Insufficient wind isolation with roof down, modest performance, rear legroom.
A beautifully engineered wealth statement which doesn't quite deliver on the promise of its appearance.





Slowly and stealthily, Rolls-Royces are becoming more sporting. Chief engineer Helmut Riedl admits that the Drophead is more agile than a Phantom, that next year's coupe (still unofficial, but cast iron guaranteed) will be more sporting still and that the much rumoured 'small' Rolls (which will still cost as much as a Bentley Arnage) will continue this trend.
But while the Drophead will be a touch more responsive than a Phantom simply because of its shorter wheelbase, it's still a long way from what anyone might feel inclined to describe as sporting in character. The steering remains fingertip light and while it is surprisingly easy to place the considerable bulk of the Drophead accurately on the road this, emphatically, is not a car to be driven around on its elegant chromed door handles. Try this and it will lurch and lean until the combination of tortured 21" Goodyears, electronic stability control and good old fashioned common sense forces you to back off. Drive it merely swiftly, however, and it flows through the curves with grace and poise.

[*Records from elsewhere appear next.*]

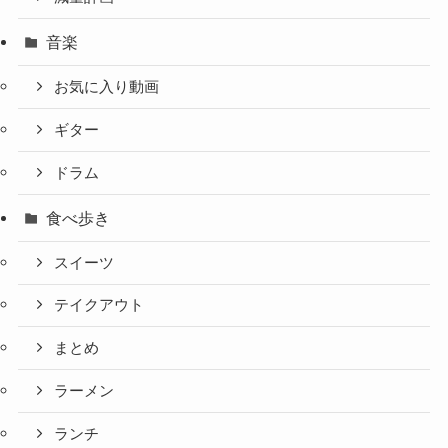
音楽
お気に入り動画
ギター
ドラム
食べ歩き
スイーツ
テイクアウト
まとめ
ラーメン
ランチ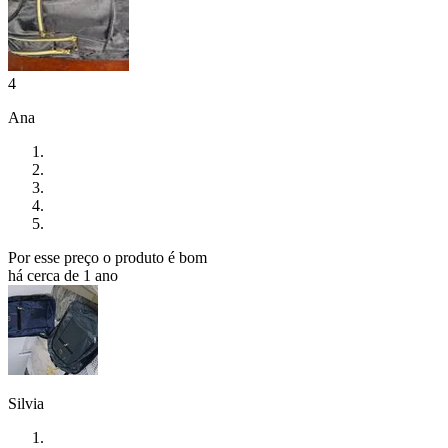
4
Ana
Por esse preço o produto é bom
há cerca de 1 ano
Silvia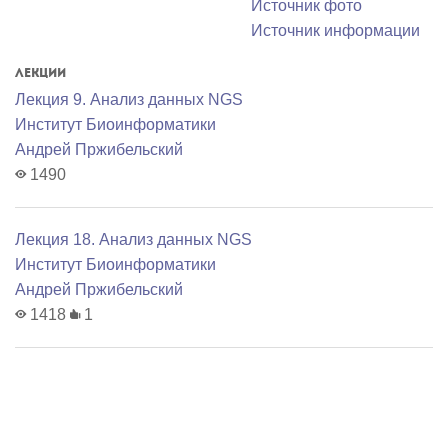
Источник фото
Источник информации
Лекции
Лекция 9. Анализ данных NGS
Институт Биоинформатики
Андрей Пржибельский
1490
Лекция 18. Анализ данных NGS
Институт Биоинформатики
Андрей Пржибельский
1418
1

Perhaps the single most stunning aspect of the entire car is that the ride quality of the Phantom saloon - arguably the best of any car in the world - has been passed on in almost undiminished form. Given the shorter wheelbase, stiffer damping and lack of a roof, that is an achievement little short of startling. Its ability to waft down a poorly surfaced street without allowing the smallest disturbance to interfere with your tranquillity is little short of miraculous. If you attack an undulating road with real vigour expecting the Drophead to heave over crests and wallow in dips, you'll discover it is almost impossible to upset its equilibrium. If there is a more serene means of crossing the face of the planet with the wind in your hair, we've yet to experience it.

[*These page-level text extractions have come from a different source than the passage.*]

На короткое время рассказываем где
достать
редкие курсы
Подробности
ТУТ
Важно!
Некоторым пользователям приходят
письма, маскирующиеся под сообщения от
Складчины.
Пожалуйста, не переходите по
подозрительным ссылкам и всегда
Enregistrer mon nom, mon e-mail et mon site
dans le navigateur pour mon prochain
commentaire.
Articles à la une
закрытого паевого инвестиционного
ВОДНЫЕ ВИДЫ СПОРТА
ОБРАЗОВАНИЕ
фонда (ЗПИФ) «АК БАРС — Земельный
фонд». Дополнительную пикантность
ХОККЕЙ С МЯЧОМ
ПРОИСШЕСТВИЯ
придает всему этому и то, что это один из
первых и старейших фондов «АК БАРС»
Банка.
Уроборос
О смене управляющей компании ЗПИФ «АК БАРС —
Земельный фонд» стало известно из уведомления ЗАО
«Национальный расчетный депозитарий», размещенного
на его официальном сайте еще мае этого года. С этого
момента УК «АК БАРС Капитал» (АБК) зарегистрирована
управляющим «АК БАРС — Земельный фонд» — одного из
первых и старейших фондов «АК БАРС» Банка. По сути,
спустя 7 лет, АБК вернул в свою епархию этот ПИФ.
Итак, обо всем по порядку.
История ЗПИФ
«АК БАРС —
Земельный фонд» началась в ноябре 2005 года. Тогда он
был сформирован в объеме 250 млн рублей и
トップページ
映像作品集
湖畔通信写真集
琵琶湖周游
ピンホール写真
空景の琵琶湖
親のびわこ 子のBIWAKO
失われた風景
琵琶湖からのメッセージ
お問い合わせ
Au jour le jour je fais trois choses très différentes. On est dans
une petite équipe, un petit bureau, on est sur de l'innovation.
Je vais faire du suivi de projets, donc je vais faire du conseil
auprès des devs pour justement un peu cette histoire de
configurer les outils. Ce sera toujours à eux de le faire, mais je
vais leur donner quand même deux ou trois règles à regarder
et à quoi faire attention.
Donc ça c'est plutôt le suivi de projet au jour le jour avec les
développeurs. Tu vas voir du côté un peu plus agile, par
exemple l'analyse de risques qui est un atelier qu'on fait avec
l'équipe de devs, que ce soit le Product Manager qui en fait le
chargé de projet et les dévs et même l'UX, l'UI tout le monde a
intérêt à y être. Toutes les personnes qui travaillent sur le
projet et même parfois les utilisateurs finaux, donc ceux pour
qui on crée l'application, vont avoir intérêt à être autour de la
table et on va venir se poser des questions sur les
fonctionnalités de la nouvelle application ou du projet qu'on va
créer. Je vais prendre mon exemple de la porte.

Disappointing. We know Rolls-Royce has not set out to build a supercar, but a car of this stature and this cost nevertheless creates a level of expectation about the way it is going to perform and it is one to which the Drophead fails entirely to ascend. Rolls-Royce may choose to dismiss this as pure subjectivity - less easy to explain will be the fact that while it claims a Drophead will hit 60mph in 5.7sec, we could only get there in a fraction under 7.5sec which, at this level, is a night and day difference. You can buy a VW Eos that's quicker than that. Granted our test was informal and used only the speedometer and a hand-held stopwatch, but it was averaged in two directions and, because speedos are not allowed to under-read by law, any inaccuracy was entirely in the Phantom's favour.
Moreover the ZF gearbox seemed reluctant to kickdown, making overtaking needlessly hard work. At least the V12 is impressively smooth and, at idle, near enough inaudible. In fact it's so quiet at tickover you can amaze your friends by setting off apparently before you've started the engine. We know, we tried.